Birgit Mair referiert im Malzhaus über rechtsextremistische Umtriebe in Nordbayern
"Sie werden immer aggressiver"

Dem "Freien Netz Süd" ist sie ein Dorn im Auge. Auf der Homepage des Netzwerkes, das als größter und gefährlichster Zusammenschluss von Rechtsextremen in Bayern gilt, können die Tiraden gegen Birgit Mair nachgelesen werden.

Am Mittwochabend referierte die Mitarbeiterin des Instituts für sozialwissenschaftliche Forschung, Bildung und Beratung (ISFBB) e.V. in Nürnberg auf Einladung der Volkshochschule Eschenbach im Malzhaus. Bereits am Nachmittag hatte sie am Gymnasium Eschenbach vor 120 Schülern der Klasse Q11 gesprochen.

Strukturen erklärt

Schnell zeigte sich, warum Mair bei Rechtsextremen und Neonazis in Nordbayern so unbeliebt ist: Sie nannte Namen und zeigte Gesichter, zeichnete Strukturen nach und machte die Zuhörer auf Strategien aufmerksam. Immer wieder streute die Referentin Episoden ein, in denen sie direkt mit Rechtsextremen und Neonazis zusammentraf: "Als plötzlich ein einschlägig bekannter Nürnberger Neonazi im Hof des Instituts auftauchte, fand ich das sehr befremdlich", berichtete Birgit Mair. Als sei er auf frischer Tat ertappt worden, habe er plötzliche eine Kehrtwendung gemacht und das Privatgelände verlassen. "Als ich ihm hinterherrief, er soll mich in Ruhe lassen, hat er geantwortet: ,Man wird ja wohl noch spazieren gehen dürfen in Nürnberg'."
Natürlich, so Mair, sei dies ein Einschüchterungsversuch gewesen: "Die müssen sich schon sehr sicher fühlen, wenn sie am helllichten Tag zum Spionieren kommen." Sie habe den Eindruck, dass die Neonazis nach dem Bekanntwerden der NSU-Morde noch aggressiver geworden seien.

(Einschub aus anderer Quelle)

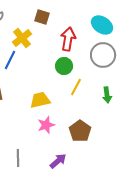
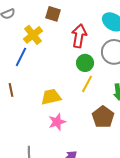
green circle: (64, 66) -> (85, 63), moved
brown pentagon: (80, 131) -> (103, 117), moved

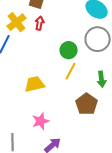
red arrow: (79, 36) -> (40, 23), moved, size x0.6
pink star: (57, 122) -> (41, 121), moved

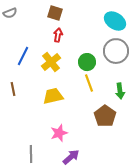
yellow cross: (17, 22) -> (51, 62), moved
yellow line: (71, 71) -> (89, 83), turned -48

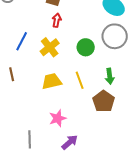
yellow line: (89, 83) -> (80, 80), moved
green arrow: (120, 91) -> (110, 76), moved

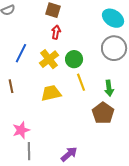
green circle: (86, 47) -> (74, 59), moved
yellow line: (80, 80) -> (81, 82), moved
pink star: (58, 118) -> (21, 130), moved

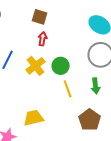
green arrow: (109, 88) -> (96, 86), moved
yellow trapezoid: (51, 93) -> (34, 118), moved

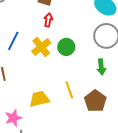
yellow line: (68, 89) -> (69, 90), moved

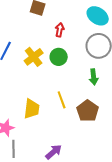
red arrow: (48, 20) -> (60, 30), moved
yellow trapezoid: (39, 99) -> (32, 109), turned 110

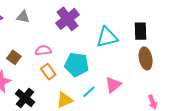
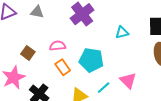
cyan triangle: (107, 37) -> (122, 32), size x0.6
pink triangle: (113, 85) -> (128, 81), turned -36

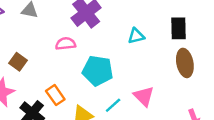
pink semicircle: (58, 46) -> (66, 44), moved
orange rectangle: (63, 67) -> (55, 95), moved

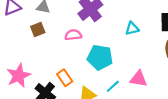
brown square: (18, 62) -> (38, 30), moved, turned 32
pink triangle: (144, 96) -> (139, 79), turned -36

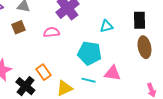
cyan pentagon: (100, 57) -> (89, 53), moved
cyan line: (113, 86) -> (88, 80), turned 56

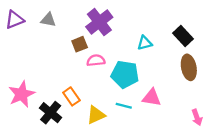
black rectangle: (139, 20) -> (183, 36), turned -42
brown square: (18, 27) -> (80, 44), moved
pink semicircle: (51, 32) -> (96, 60), moved

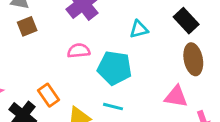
brown square: (80, 44) -> (27, 26), moved
pink triangle: (152, 98) -> (176, 97), moved

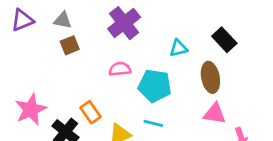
brown ellipse: (193, 59) -> (210, 77), moved

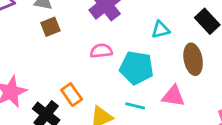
pink triangle: (215, 114) -> (173, 96), moved

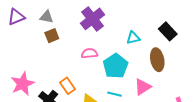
cyan pentagon: (137, 68) -> (115, 66), turned 30
pink triangle: (173, 96) -> (143, 87), turned -42

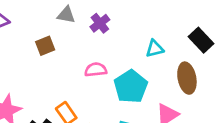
gray triangle: (47, 17) -> (66, 15), moved
purple cross: (93, 19) -> (100, 23), size x0.6

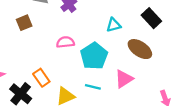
brown ellipse: (187, 78) -> (140, 49), turned -45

Mair informierte, dass es seit 1990 rund 150 Tote in Folge rechter Gewalt in Deutschland gegeben habe. Pro Tag würden mehr als zwei Gewalttaten mit rechtsextremem Hintergrund begangen. "Die Dunkelziffer liegt wesentlich höher." Auch bei den NSU-Morden habe es Jahre gedauert, bis die offiziellen Stellen den rechtsextremistischen Hintergrund entdeckt hätten.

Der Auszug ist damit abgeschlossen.